Compile-time exhaustiveness checks in TypeScript

2024-01-21 | David Hofmann

Exhaustiveness checks make sure that there is a suitable if/else or switch/case branch for every possible input that a function might process. Without these safeguards, unexpected input can lead to silent failures that are hard to spot. In TypeScript, exhaustiveness can be checked through the type system to identify missing code paths right at compile-time.

Unchecked (non-) exhaustiveness

Imagine we want to implement a function to print log messages. We can use an enum to represent different types of log levels:

enum LogLevel { ERROR, INFO };

function log(logLevel: LogLevel, message: string) {
    if (logLevel === LogLevel.ERROR) {
        console.error(`ERROR: ${message}`);
    } else {
        console.info(message);
    }
}

This code is exhaustive. The log function has a dedicated code path for every possible log level. But there is no explicit check for exhaustiveness. This becomes a problem when another value is added to the enum:

enum LogLevel { ERROR, INFO, WARNING }; // WARNING was added

function log(logLevel: LogLevel, message: string) {
    if (logLevel === LogLevel.ERROR) {
        console.error(`ERROR: ${message}`);
    } else {
        // WARNING will go into the else branch (just like INFO)
        console.info(message);
    }
}

The else branch was originally supposed to handle INFO messages. But it’s now unintentionally processing warnings as well. This could be problematic. For example, we might use a monitoring tool that detects issues by scanning the log files. Warnings disguised as regular INFO messages would probably go unnoticed.

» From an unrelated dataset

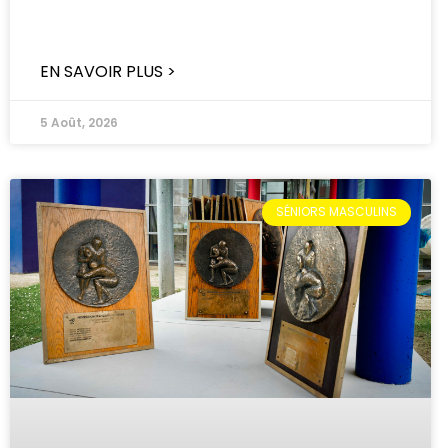
EN SAVOIR PLUS >
5 Août, 2026
SÉNIORS MASCULINS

While new code is always written to correctly handle all cases, it’s easy to lose this exhaustiveness later on. This is often down to changes in one part of the code requiring matching code changes elsewhere. When new developers join the team, they are not aware of these dependencies. Adding another enum and inadvertently breaking the log function is easy to do and hard to notice. That’s why code should be written in a way that makes these gaps visible.

Run-time checks

In untyped languages like plain JavaScript, exhaustiveness can only be fully checked at run-time. Linters can provide some basic validation as well. But with only limited code comprehension, they are unable to reliably spot every possible gap.

Run-time checks are implemented by handling each case in a dedicated branch, and raising an error in the final else or default branch:

enum LogLevel { ERROR, INFO };

function log(logLevel: LogLevel, message: string) {
    if (logLevel === LogLevel.ERROR) {
        console.error(`ERROR: ${message}`);
    } else if (logLevel === LogLevel.INFO) {
        console.info(message);
    } else {
        // All known values have already been handled above.
        // We can only get into this else branch if someone
        // adds more LogLevel enums in the future (without
        // adding a matching else-if branch in this function).
        throw new Error(`Unexpected log level ${logLevel}`)
    }
}

If someone adds a new log level and tries to log something, the log function will fail. If this problem is not noticed during tests, it might eventually cause a production incident. However, that’s still better than having warnings coming out as INFO messages without anyone noticing.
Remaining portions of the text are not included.